Way back in 1996, I recommended viewing yourself as a product, not an employee.
And ten years ago, how to avoid the proximity trap — the tendency to pay more attention to those who have access than to those who have answers.
Agree on redefine the “I” for “Integration” in IT. To extend the thought, “Integration” has always been part of the “Information” itself but growing more important as the world producing more data in many more possible domains & devices.
Giving more room to shadow IT is good for business enablement so we could move faster. The other less obvious but very important challenge is to keep a reasonable service level & security within the highly integrated clouds which would still require strong governance.
My heaven’s a good set of specs? What a concept. Course the team responsible for this consults the business unit but they must remember they are the “experts”. And they can’t ask a question like “is a 30 second response time okay?” Because the Users, who don’t know any better will say “Why, yes it is.” Blaming the Users because it is a “User Defined Specification” is disingenuous.
My word where are the competent IT folks when you need them.
For me, when you said”
“In case the point isn’t clear: They’d better be and if they aren’t it’s time to replace them, and to fix the hiring process so such irresponsible people aren’t put in positions of responsibility any more.”
you described the crux of the matter and what has to be any HR’s biggest challenge. But, what is a solid definition of irresponsible in a position of power or authority?

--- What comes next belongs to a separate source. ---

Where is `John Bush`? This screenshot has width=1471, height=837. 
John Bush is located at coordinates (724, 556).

Some people are fine and productive when working own their own, but their actions become dysfunctional in the situations you describe in your piece.
If I ran HR for a company, each applicant would have to score high on:
1. Their ability to listen accurately what others are saying to them.

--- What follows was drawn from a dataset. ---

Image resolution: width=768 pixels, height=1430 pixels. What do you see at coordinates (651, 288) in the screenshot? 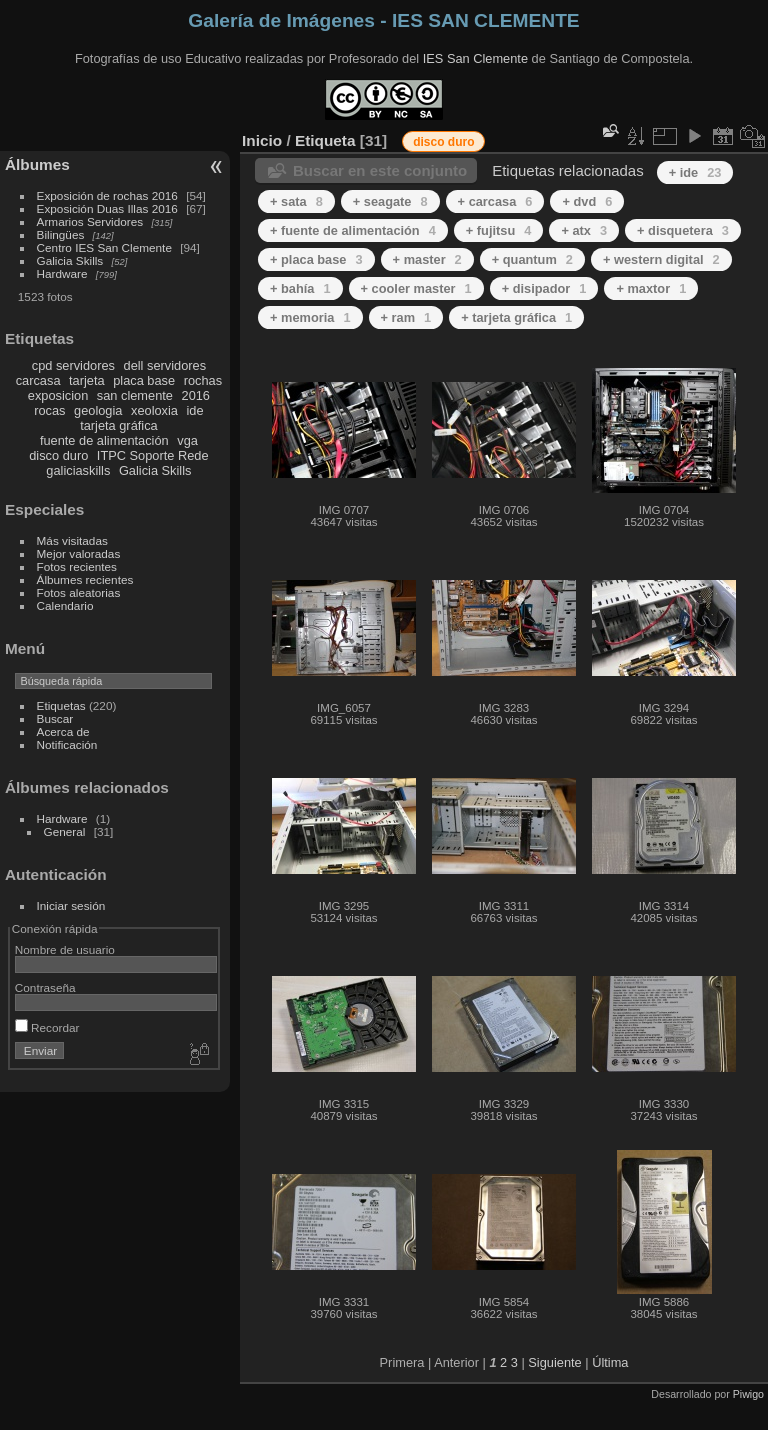 I see `+ maxtor` at bounding box center [651, 288].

2. Their ability, style, timeliness, and readiness to admit publicly to their colleagues that they were wrong.
3. Their ability to know when they are wrong, rather that just disagreeing about something.
I would develop standard protocols for evaluating these capabilities of all new hires, and no hire anyone who didn’t score high in all 3 areas. That way, the hiring process would be fair, but less subject to personal charm or connection. That would be my way of keeping new dysfunction from arriving with new hires. That’s my 2 cents.